The Slatest

Everyone Wishes the Election Were Over, and That’s a Good Thing, but Also a Bad Thing

Yosemite National Park, California
For better or for worse, Americans agree that Nov. 9 will be a great time to turn off the TV and daydream about a long, internet-free vacation in Yosemite.

Bartfett/Thinkstock

The menacing nature of Donald Trump’s campaign rallies, his repeated insistence that the election is “rigged” against him, and his suggestions that his supporters travel to monitor potential voter fraud in “certain areas” have raised the possibility that widespread violence could break out on or after Election Day. In August, my colleague Josh Voorhees wrote that Trump was “sowing the seeds for civil unrest.” An Oct. 15 Boston Globe article found a number of Trump fans raising the possibility of such unrest approvingly:

“If she’s in office, I hope we can start a coup. She should be in prison or shot. That’s how I feel about it,” Dan Bowman, a 50-year-old contractor, said of Hillary Clinton, the Democratic nominee. “We’re going to have a revolution and take them out of office if that’s what it takes. There’s going to be a lot of bloodshed. But that’s what it’s going to take. … I would do whatever I can for my country.”

Mainstream reaction to the third presidential debate fixated on Trump’s unwillingness to say he’d accept the outcome of the election, which commentators such as Barack Obama described as “dangerous.”

That’s the bad news. The good news: A large majority of Americans, including a large majority of our sizable Republican-American population, aver that they do not want to continue to litigate the outcome of this election after Nov. 8. In fact, they never want to think about this election again. From HuffPo:

An 81 percent majority of Americans say they wish this election were over, according to a new HuffPost/YouGov poll, with just 12 percent saying they’re enjoying watching things play out. More than three-quarters of people in both parties say they’re ready to move on.

Your mileage may vary, and I can tell you that several of my esteemed Slate colleagues do not understand what I’m on about right now, but: 75 percent of Republicans being “ready to move on” does not read to me like a population primed for civil unrest. (And when I say “civil unrest” I mean riots in multiple cities, organized armed protest, etc.) It reads to me like a population that is ready to sublimate its feelings about this election into apathetic gridlock—aka our national status quo.

Trump has brought hateful extremism into the realm of acceptable public discourse; he has made unconstitutional and un-American policy proposals seem normal; he has legitimized some of the ugliest parts of our politics and encouraged his supporters’ most inhumane tendencies. But what he hasn’t done is reorganize white-nationalist Americans into a force capable of or interested in creating mass physical disruption. (Trump is actually terrible at organizing things, which is part of the reason he’s losing.)

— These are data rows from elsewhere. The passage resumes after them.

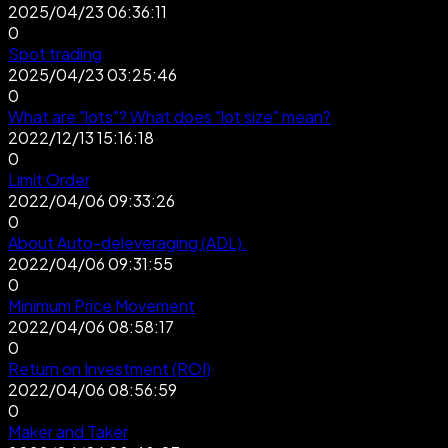
2025/04/23 06:36:11
0
Spot trading
2025/04/23 03:25:46
0
What are "lots"? What does "lot size" mean?
2022/12/13 15:16:18
0
Limit Order
2022/04/06 09:33:26
0
About Auto-deleveraging (ADL).
2022/04/06 09:31:55
0
Minimum Price Movement
2022/04/06 08:58:17
0
Return on Investment (ROI)
2022/04/06 08:56:59
0
Maker and Taker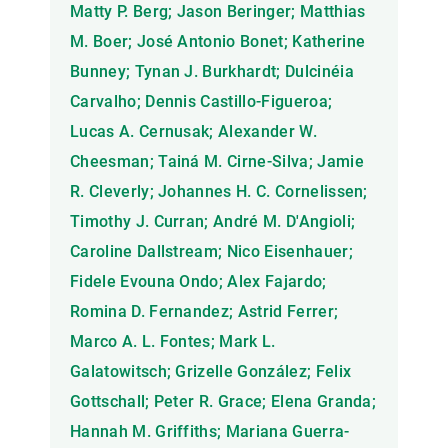
Matty P. Berg; Jason Beringer; Matthias
M. Boer; José Antonio Bonet; Katherine
Bunney; Tynan J. Burkhardt; Dulcinéia
Carvalho; Dennis Castillo-Figueroa;
Lucas A. Cernusak; Alexander W.
Cheesman; Tainá M. Cirne-Silva; Jamie
R. Cleverly; Johannes H. C. Cornelissen;
Timothy J. Curran; André M. D'Angioli;
Caroline Dallstream; Nico Eisenhauer;
Fidele Evouna Ondo; Alex Fajardo;
Romina D. Fernandez; Astrid Ferrer;
Marco A. L. Fontes; Mark L.
Galatowitsch; Grizelle González; Felix
Gottschall; Peter R. Grace; Elena Granda;
Hannah M. Griffiths; Mariana Guerra-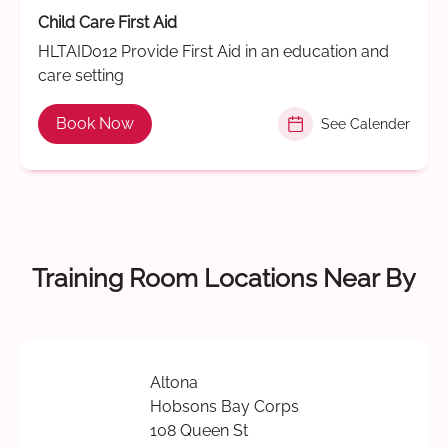
Child Care First Aid
HLTAID012 Provide First Aid in an education and
care setting
Book Now
See Calender
Training Room Locations Near By
Altona
Hobsons Bay Corps
108 Queen St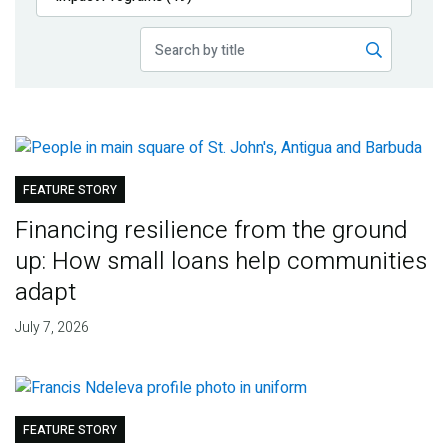
Publications
Blog
Partner News
FEATURE STORY
Financing resilience from the ground
up: How small loans help communities
adapt
July 7, 2026
FEATURE STORY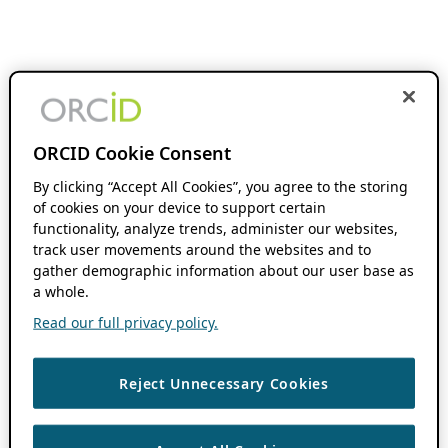
ORCID Cookie Consent
By clicking “Accept All Cookies”, you agree to the storing
of cookies on your device to support certain
functionality, analyze trends, administer our websites,
track user movements around the websites and to
gather demographic information about our user base as
a whole.
Read our full privacy policy.
Reject Unnecessary Cookies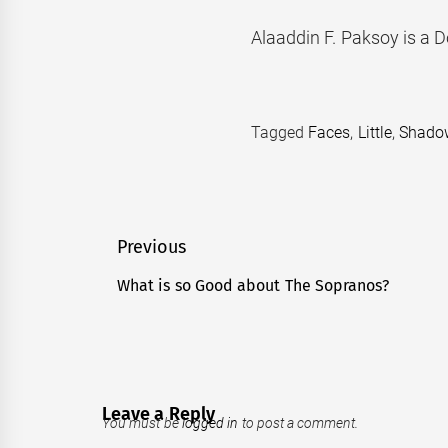
Alaaddin F. Paksoy is a D
Tagged
Faces
,
Little
,
Shado
Post
Previous
navigation
What is so Good about The Sopranos?
Previous
post:
Leave a Reply
You must be
logged in
to post a comment.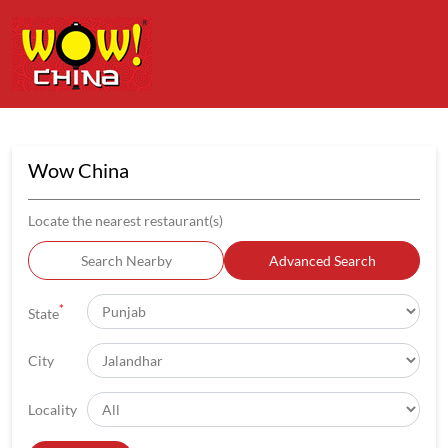
Wow China
Locate the nearest restaurant(s)
Search Nearby
Advanced Search
*
State
City
Locality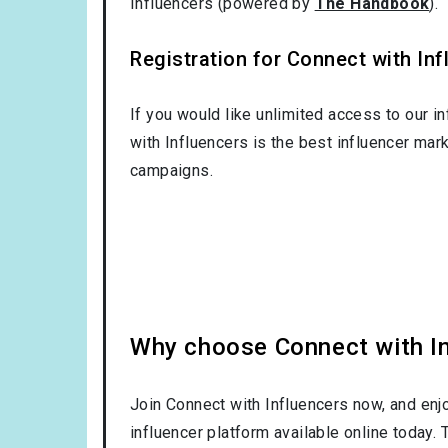
Influencers (powered by
The Handbook
).
Registration for Connect with Infl
If you would like unlimited access to our i
with Influencers is the best influencer mar
campaigns.
Why choose Connect with Inf
Join Connect with Influencers now, and enj
influencer platform available online today.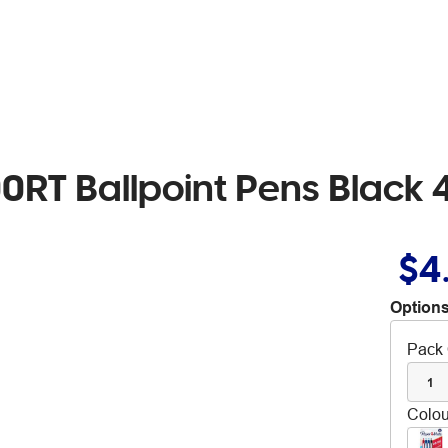
0RT Ballpoint Pens Black 
$4
Options
Pack 
1
Colou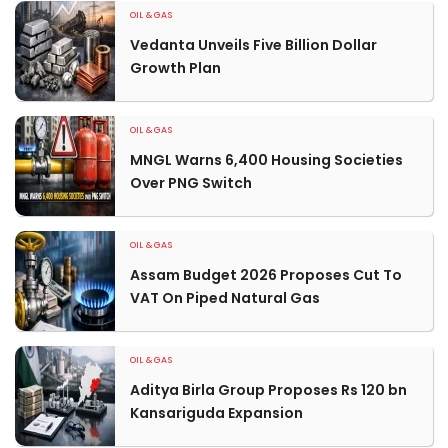
OIL & GAS
Vedanta Unveils Five Billion Dollar
Growth Plan
OIL & GAS
MNGL Warns 6,400 Housing Societies
Over PNG Switch
OIL & GAS
Assam Budget 2026 Proposes Cut To
VAT On Piped Natural Gas
OIL & GAS
Aditya Birla Group Proposes Rs 120 bn
Kansariguda Expansion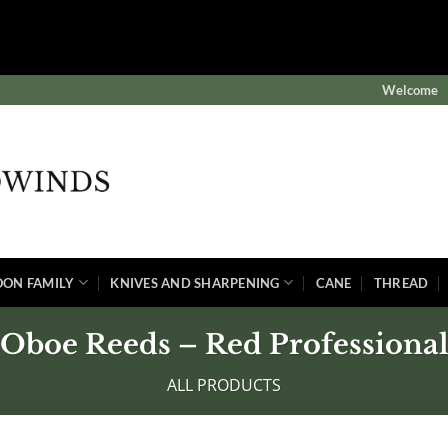
$subject) of type array|string is deprecated in
winds/public/wp-content/plugins/wordfence/vendor/wordf
Welcome
OON FAMILY
KNIVES AND SHARPENING
CANE
THREAD
Oboe Reeds – Red Professiona
ALL PRODUCTS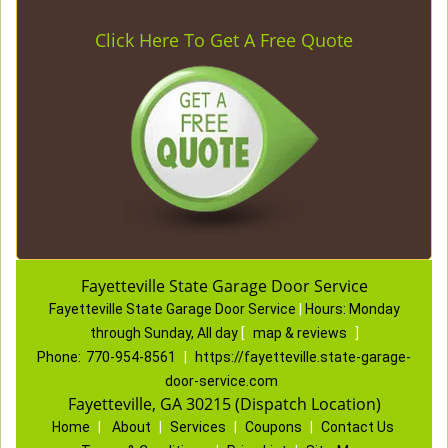
Click Here To Get A Free Quote
Fayetteville State Garage Door Service
Fayetteville State Garage Door Service
|
Hours:
Monday
through Sunday, All day
[
map & reviews
]
Phone:
770-954-8561
|
https://fayetteville.state-garage-
door-service.com
Fayetteville, GA 30215 (Dispatch Location)
Home
|
About
|
Services
|
Coupons
|
Contact Us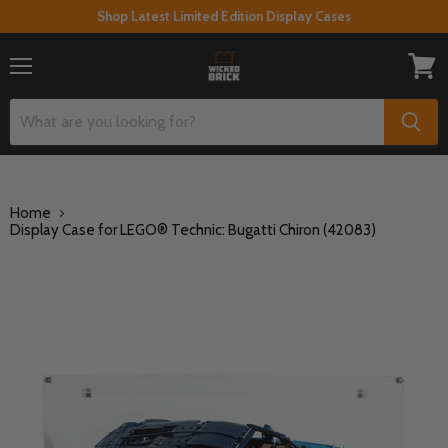
Shop Latest Limited Edition Display Cases
Menu
View
cart
Home
Display Case for LEGO® Technic: Bugatti Chiron (42083)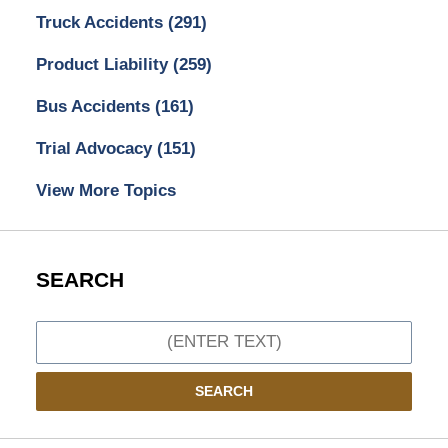
Truck Accidents
(291)
Product Liability
(259)
Bus Accidents
(161)
Trial Advocacy
(151)
View More Topics
SEARCH
Search
SEARCH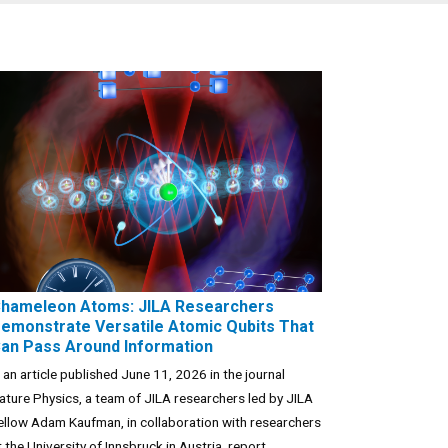
hameleon Atoms: JILA Researchers
emonstrate Versatile Atomic Qubits That
an Pass Around Information
n an article published June 11, 2026 in the journal
ature Physics, a team of JILA researchers led by JILA
ellow Adam Kaufman, in collaboration with researchers
t the University of Innsbruck in Austria, report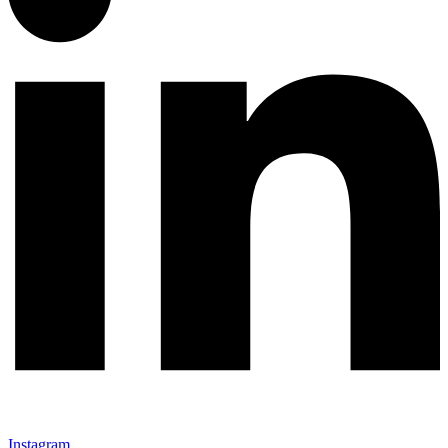
Instagram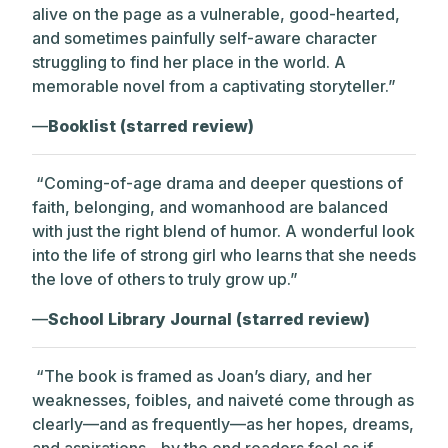
alive on the page as a vulnerable, good-hearted,
and sometimes painfully self-aware character
struggling to find her place in the world. A
memorable novel from a captivating storyteller.”
—
Booklist (starred review)
“Coming-of-age drama and deeper questions of
faith, belonging, and womanhood are balanced
with just the right blend of humor. A wonderful look
into the life of strong girl who learns that she needs
the love of others to truly grow up.”
—
School Library Journal (starred review)
“The book is framed as Joan’s diary, and her
weaknesses, foibles, and naiveté come through as
clearly—and as frequently—as her hopes, dreams,
and aspirations…by the end readers feel as if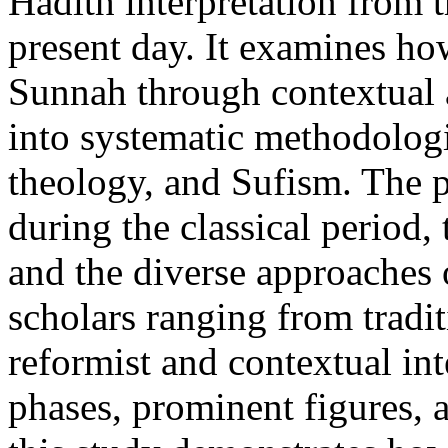
Hadith interpretation from 
present day. It examines h
Sunnah through contextual 
into systematic methodologi
theology, and Sufism. The p
during the classical period,
and the diverse approaches
scholars ranging from tradit
reformist and contextual in
phases, prominent figures, 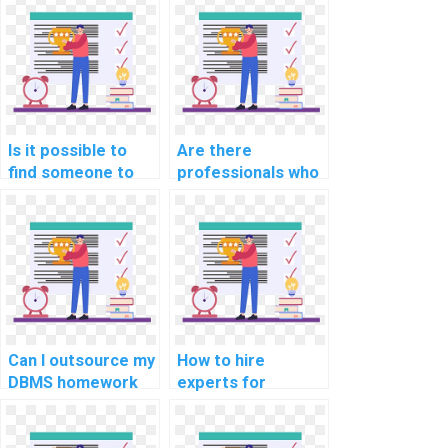
queries and
and recovery
optimization in my
strategies in my
DBMS assignment?
DBMS assignment?
Is it possible to
Are there
find someone to
professionals who
take my computer
can do my
science
computer science
assignment online?
homework for
payment online?
Can I outsource my
How to hire
DBMS homework
experts for
to a professional?
computer science
homework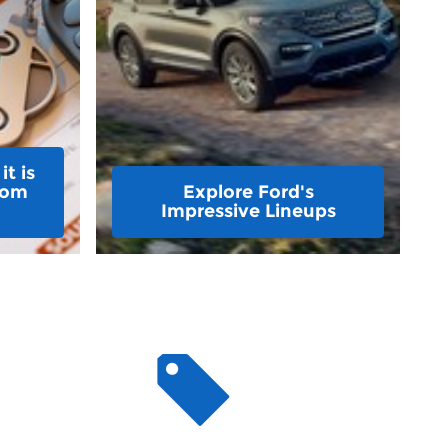
t is
rom
Explore Ford's
Impressive Lineups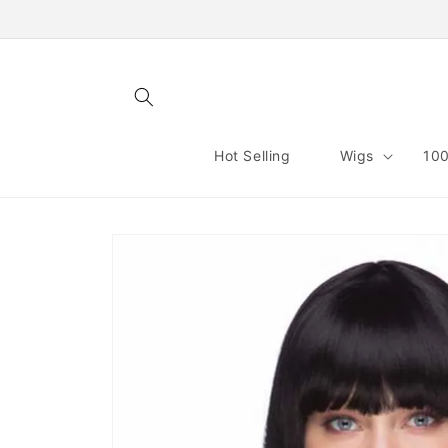
Skip to
content
Hot Selling
Wigs
100
Skip to
product
information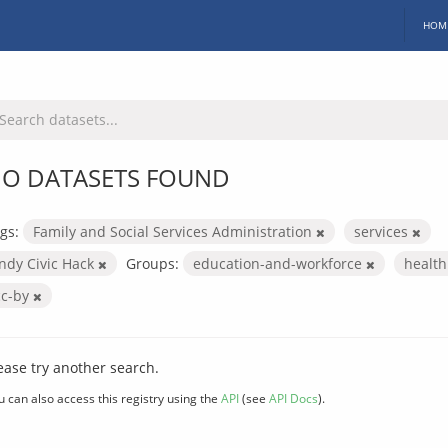
HOM
O DATASETS FOUND
gs:
Family and Social Services Administration
services
Indy Civic Hack
Groups:
education-and-workforce
healt
cc-by
ease try another search.
u can also access this registry using the
API
(see
API Docs
).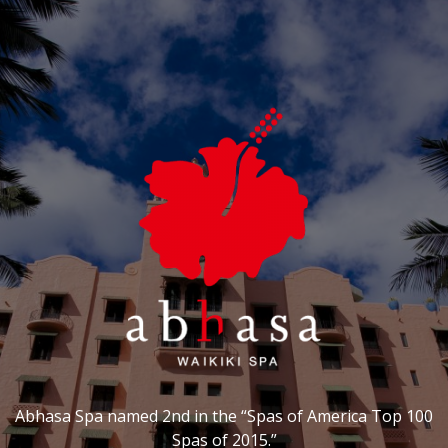
Abhasa Spa named 2nd in the “Spas of America Top 100
Spas of 2015.”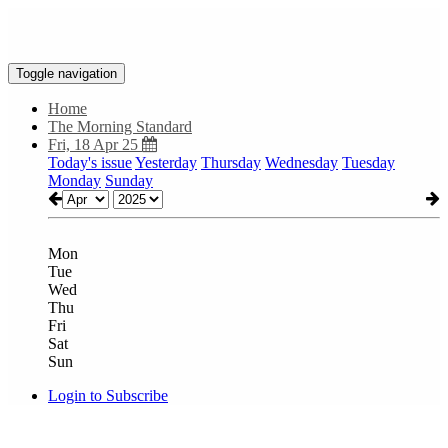
Toggle navigation
Home
The Morning Standard
Fri, 18 Apr 25
Today's issue
Yesterday
Thursday
Wednesday
Tuesday
Monday
Sunday
Mon
Tue
Wed
Thu
Fri
Sat
Sun
Login to Subscribe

There has been some rioting perpetrated by the nationalist parties in Europe that preceded Trump’s rise. In Greece, Golden Dawn supporters took part in riots that were triggered by austerity cutbacks in public spending, while Germany’s Pegida rioted over Muslim refugee resettlement. Those riots were a response to a loss or sharing of resources being imposed from above. The last widespread white riots in America were also a response to government-imposed resource sharing—desegregation busing. But in part because of the severe backlash against desegregation efforts, American politics is often reduced to a contest between one party stoking white fears that someone is trying to take their stuff away and another party trying to soothe them. But no one is actually doing any taking. (To wit: Our admission of Muslim refugees is a relatively tiny phenomenon.)

So the relevant precedent indicates that while elections may intensify white resentment, they don’t cause violence. (One could note that the Civil War was triggered by an election—but that was because the 1860 campaign was essentially a policy referendum on allowing slavery in U.S. territories.) Is it possible that, after this year’s election, there will be sporadic terrorist violence around the country perpetrated by white extremists? Yes—but, unfortunately, that is also the American status quo. Dylann Roof, John Russell Houser, Frazier Glenn Miller, and Robert Lewis Dear didn’t need the excuse of a Hillary Clinton presidency to begin shooting strangers. Our political system is currently aligned in a way that rewards the fomentation of anger but makes actual disruptive large-scale redistribution of resources impossible. If that’s the Trumpian dystopia you’re worried about, you already live in it.